In the records below, reproduce exactly the lines from the one containing "BIZZY LIZZY BOUTIQUE" through the one containing "Today's settlement will require the City of", both included, and omit the pictures.

[Transcribed page contents]
-*-
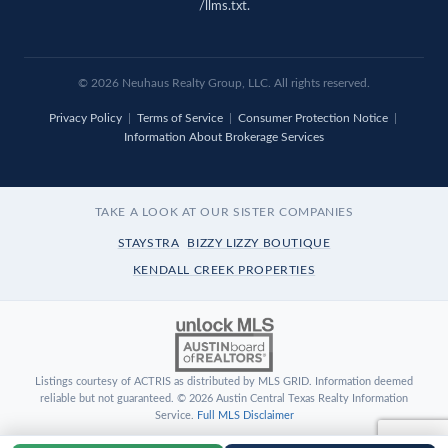
/llms.txt
.
© 2026 Neuhaus Realty Group, LLC. All rights reserved.
Privacy Policy
|
Terms of Service
|
Consumer Protection Notice
|
Information About Brokerage Services
TAKE A LOOK AT OUR SISTER COMPANIES
STAYSTRA
BIZZY LIZZY BOUTIQUE
KENDALL CREEK PROPERTIES
Listings courtesy of ACTRIS as distributed by MLS GRID. Information deemed
reliable but not guaranteed. © 2026 Austin Central Texas Realty Information
Service.
Full MLS Disclaimer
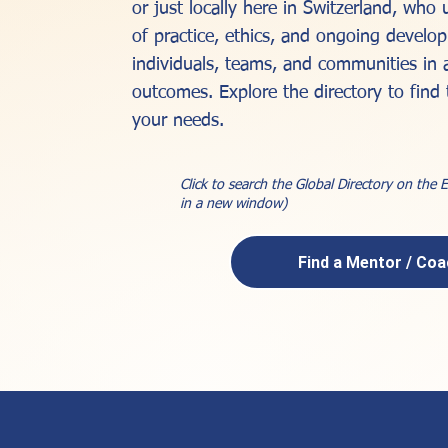
or just locally here in Switzerland, who
of practice, ethics, and ongoing devel
individuals, teams, and communities in 
outcomes. Explore the directory to find 
your needs.
Click to search the Global Directory on the
in a new window)
Find a Mentor / Co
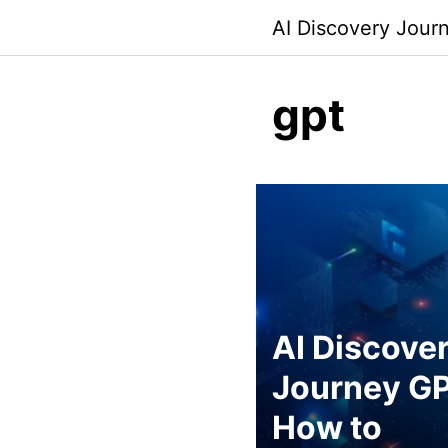
Skip
AI Discovery Jour
to
content
gpt
AI Discove
Journey GP
How to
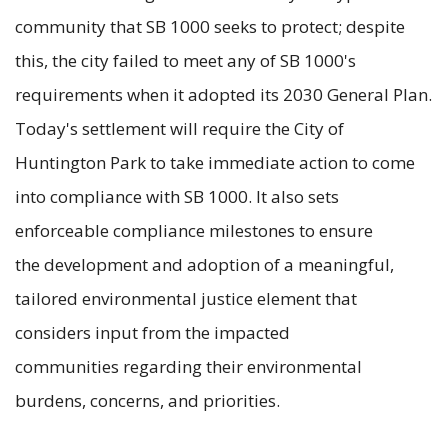
community that SB 1000 seeks to protect; despite
this, the city failed to meet any of SB 1000's
requirements when it adopted its 2030 General Plan.
Today's settlement will require the City of
Huntington Park to take immediate action to come
into compliance with SB 1000. It also sets
enforceable compliance milestones to ensure
the development and adoption of a meaningful,
tailored environmental justice element that
considers input from the impacted
communities regarding their environmental
burdens, concerns, and priorities.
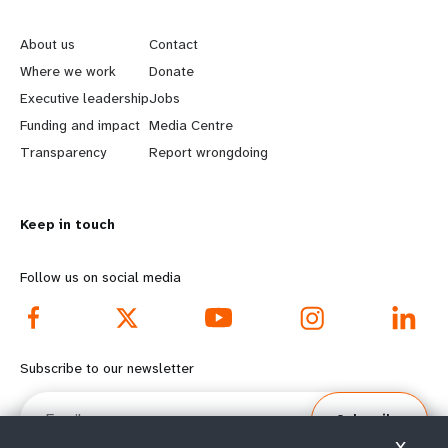
L
G
e
o
About us
Contact
a
b
Where we work
Donate
Executive leadership
Jobs
r
e
Funding and impact
Media Centre
n
y
Transparency
Report wrongdoing
m
o
Keep in touch
o
n
r
d
Follow us on social media
e
f
f
o
Subscribe to our newsletter
o
o
Email
Subscribe
o
t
-*-
**EXPECTED ANSWER**.
BIZZY LIZZY BOUTIQUE
KENDALL CREEK PROPERTIES
Listings courtesy of ACTRIS as distributed by MLS GRID. Information deemed
reliable but not guaranteed. © 2026 Austin Central Texas Realty Information
Service.
Full MLS Disclaimer
or just locally here in Switzerland, who
of practice, ethics, and ongoing devel
individuals, teams, and communities in 
outcomes. Explore the directory to find 
your needs.
Click to search the Global Directory on the
in a new window)
Find a Mentor / Co
Skip
AI Discovery Jour
to
content
gpt
AI Discove
Journey GP
How to
community that SB 1000 seeks to protect; despite
this, the city failed to meet any of SB 1000's
requirements when it adopted its 2030 General Plan.
Today's settlement will require the City of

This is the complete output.